For instance, we could compute a total volume of runoff by multiplying the Q by the time in the a quarter (e.g., approximately 365/4*24*60*60 seconds), and if we wanted to get the equivalent depth of runoff, we could divide this by the watershed area, which for this gage is 262 square miles.

In [66]:
area_mi = 262
area_ft2 = 262*640*43560 #multiply by number acres per mile and square feet per acre
dfseasonal['volume(ft3)']=dfseasonal['Q(cfs)']*(365/4)*60*60*24  #multiply by number of seconds in 1/4 year.
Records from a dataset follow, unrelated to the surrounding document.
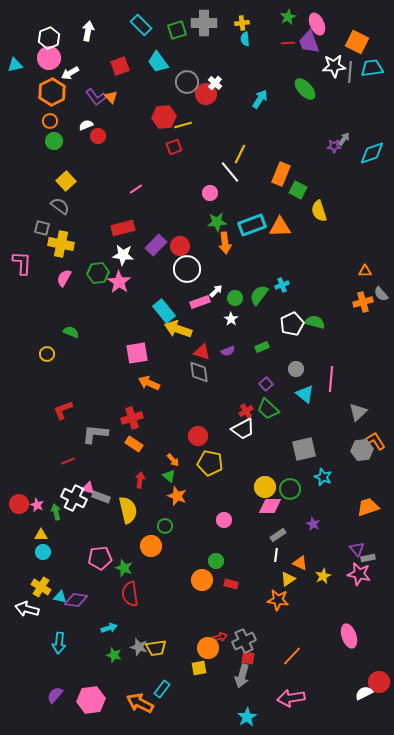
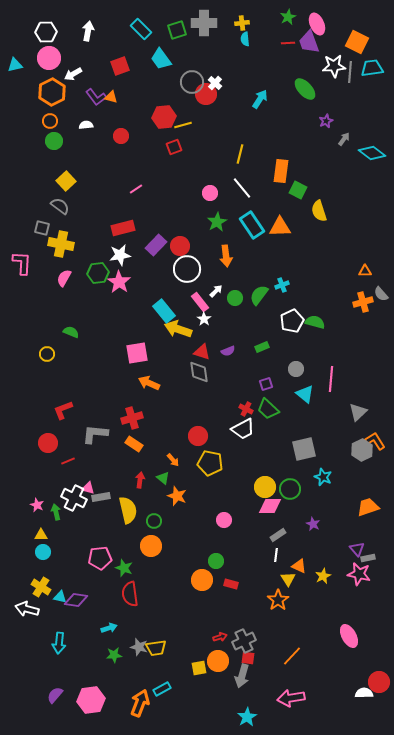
cyan rectangle at (141, 25): moved 4 px down
white hexagon at (49, 38): moved 3 px left, 6 px up; rotated 20 degrees clockwise
cyan trapezoid at (158, 62): moved 3 px right, 3 px up
white arrow at (70, 73): moved 3 px right, 1 px down
gray circle at (187, 82): moved 5 px right
orange triangle at (111, 97): rotated 32 degrees counterclockwise
white semicircle at (86, 125): rotated 16 degrees clockwise
red circle at (98, 136): moved 23 px right
purple star at (334, 146): moved 8 px left, 25 px up; rotated 24 degrees counterclockwise
cyan diamond at (372, 153): rotated 56 degrees clockwise
yellow line at (240, 154): rotated 12 degrees counterclockwise
white line at (230, 172): moved 12 px right, 16 px down
orange rectangle at (281, 174): moved 3 px up; rotated 15 degrees counterclockwise
green star at (217, 222): rotated 24 degrees counterclockwise
cyan rectangle at (252, 225): rotated 76 degrees clockwise
orange arrow at (225, 243): moved 1 px right, 13 px down
white star at (123, 255): moved 3 px left; rotated 15 degrees counterclockwise
pink rectangle at (200, 302): rotated 72 degrees clockwise
white star at (231, 319): moved 27 px left
white pentagon at (292, 324): moved 3 px up
purple square at (266, 384): rotated 24 degrees clockwise
red cross at (246, 411): moved 2 px up; rotated 32 degrees counterclockwise
gray hexagon at (362, 450): rotated 20 degrees counterclockwise
green triangle at (169, 476): moved 6 px left, 2 px down
gray rectangle at (101, 497): rotated 30 degrees counterclockwise
red circle at (19, 504): moved 29 px right, 61 px up
green circle at (165, 526): moved 11 px left, 5 px up
orange triangle at (300, 563): moved 1 px left, 3 px down
yellow triangle at (288, 579): rotated 28 degrees counterclockwise
orange star at (278, 600): rotated 30 degrees clockwise
pink ellipse at (349, 636): rotated 10 degrees counterclockwise
orange circle at (208, 648): moved 10 px right, 13 px down
green star at (114, 655): rotated 21 degrees counterclockwise
cyan rectangle at (162, 689): rotated 24 degrees clockwise
white semicircle at (364, 693): rotated 24 degrees clockwise
orange arrow at (140, 703): rotated 84 degrees clockwise
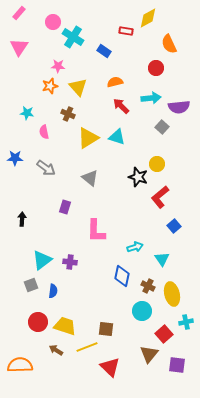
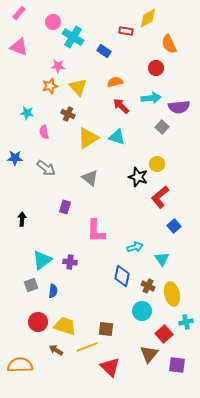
pink triangle at (19, 47): rotated 42 degrees counterclockwise
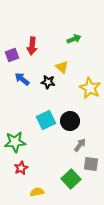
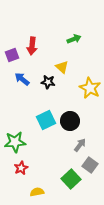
gray square: moved 1 px left, 1 px down; rotated 28 degrees clockwise
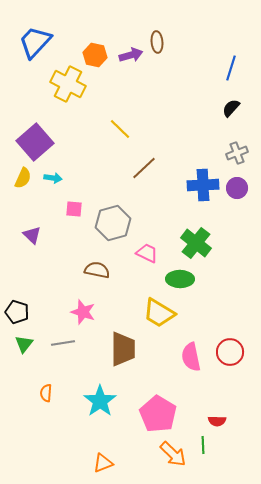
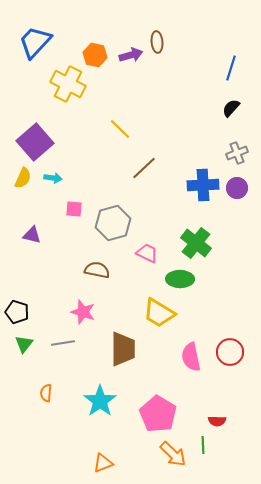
purple triangle: rotated 30 degrees counterclockwise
dfseasonal['equivalent_depth(ft)']=dfseasonal['volume(ft3)']/area_ft2
dfseasonal['equivalent_depth(in)']=dfseasonal['equivalent_depth(ft)']*12
dfseasonal

Unnamed: 0_level_0,P(in),Q(cfs),volume(ft3),equivalent_depth(ft),equivalent_depth(in)
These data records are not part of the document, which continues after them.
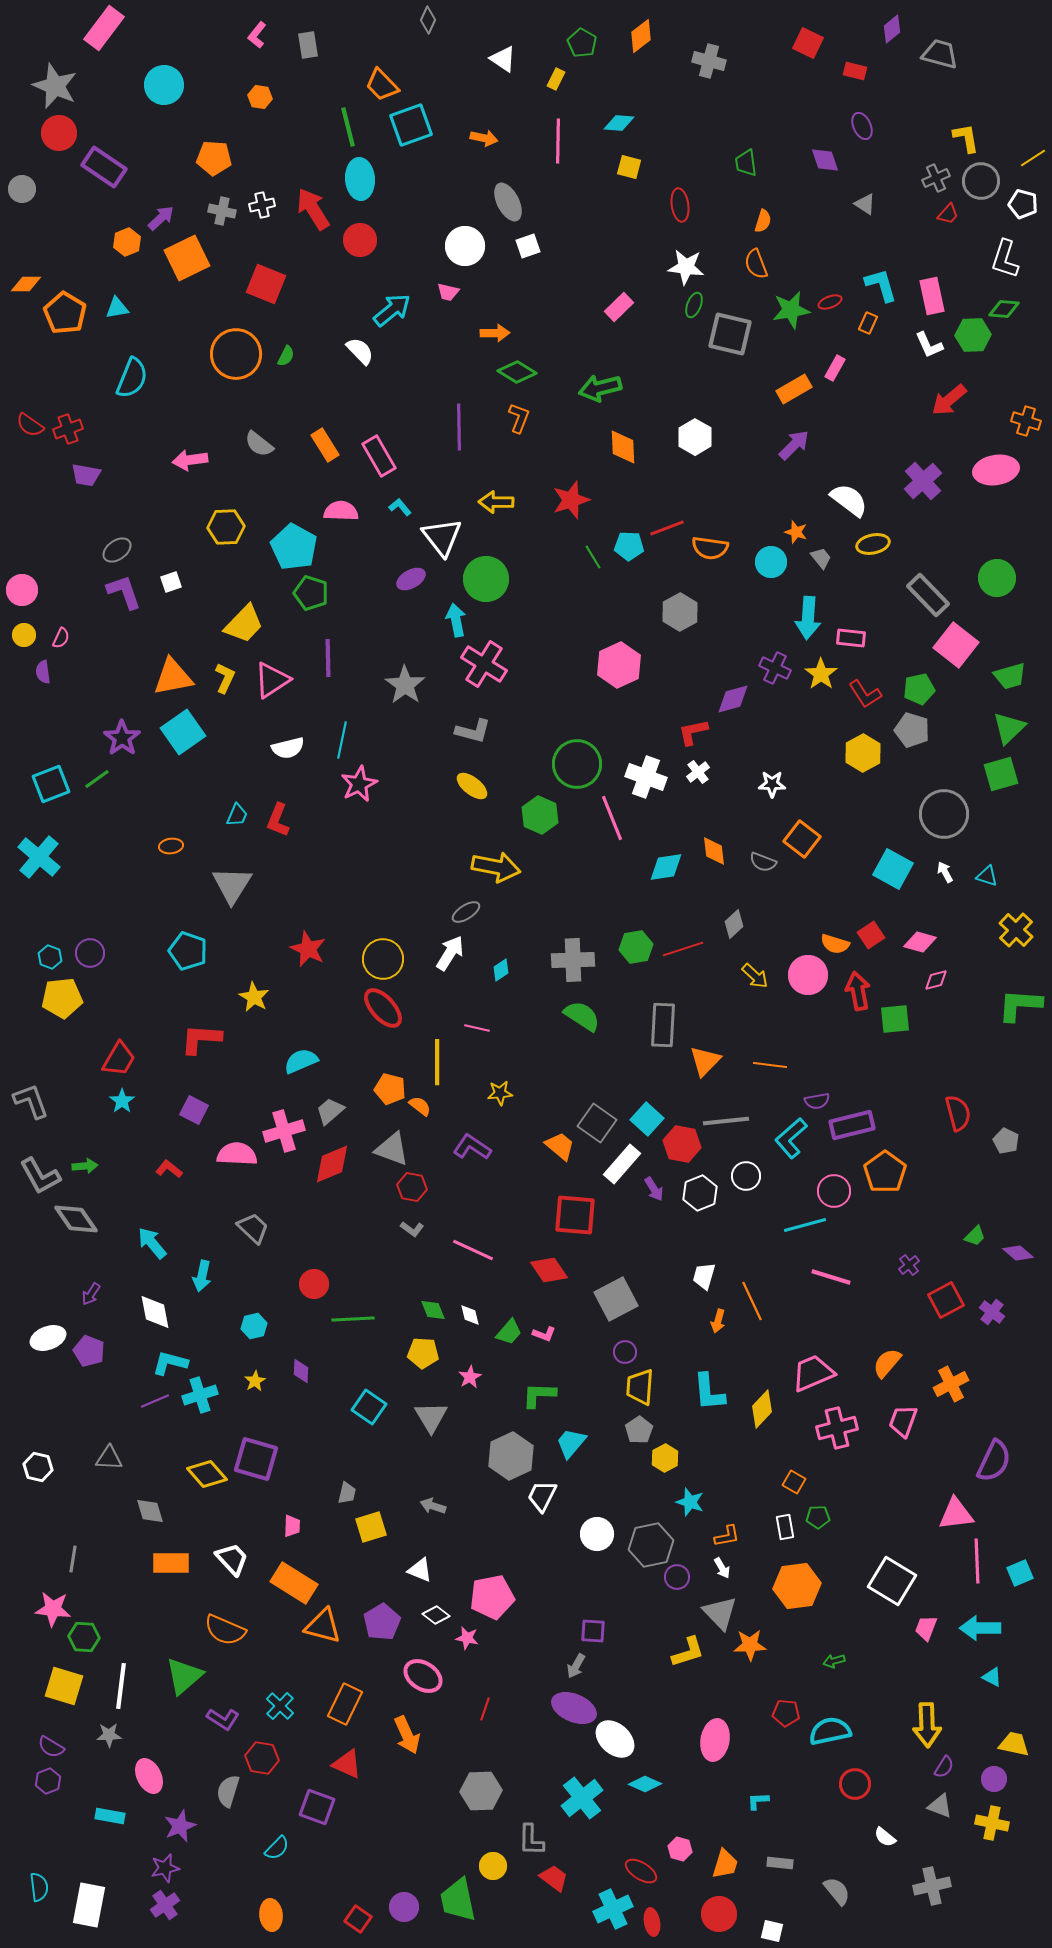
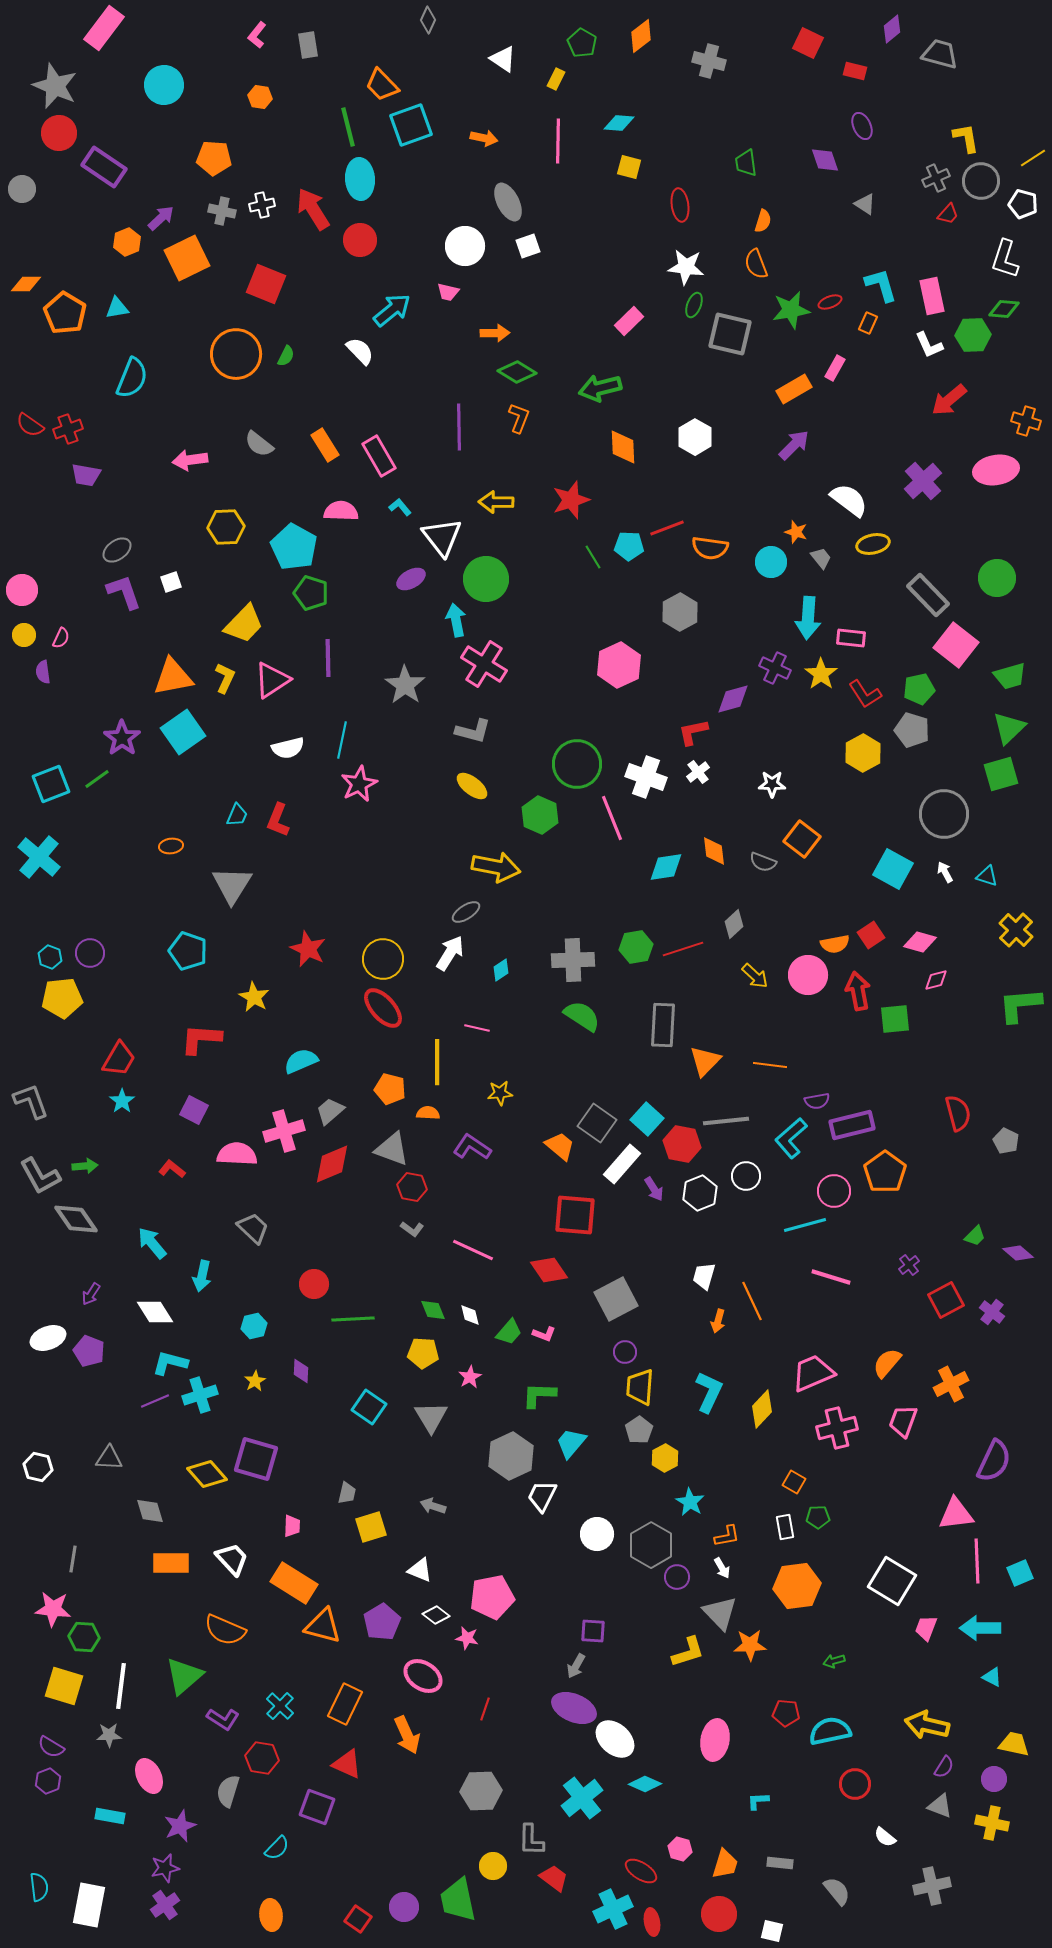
pink rectangle at (619, 307): moved 10 px right, 14 px down
orange semicircle at (835, 944): rotated 28 degrees counterclockwise
green L-shape at (1020, 1005): rotated 9 degrees counterclockwise
orange semicircle at (420, 1106): moved 8 px right, 7 px down; rotated 35 degrees counterclockwise
red L-shape at (169, 1169): moved 3 px right
white diamond at (155, 1312): rotated 21 degrees counterclockwise
cyan L-shape at (709, 1392): rotated 150 degrees counterclockwise
cyan star at (690, 1502): rotated 12 degrees clockwise
gray hexagon at (651, 1545): rotated 18 degrees counterclockwise
yellow arrow at (927, 1725): rotated 105 degrees clockwise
datetime,Unnamed: 1_level_1,Unnamed: 2_level_1,Unnamed: 3_level_1,Unnamed: 4_level_1,Unnamed: 5_level_1
2020-12-31,14.71,2495.742314,19676430000.0,2.693874,32.326484
2021-03-31,14.92,2611.005298,20585170000.0,2.818287,33.819445
2021-06-30,4.09,1741.418269,13729340000.0,1.879666,22.555986
2021-09-30,2.77,488.44452,3850897000.0,0.527221,6.326652


Note that we cannot directly compare P and equivalent runoff depth here because the precipitation was for a gage in Kirkland and the discharge was for a river near Arlington.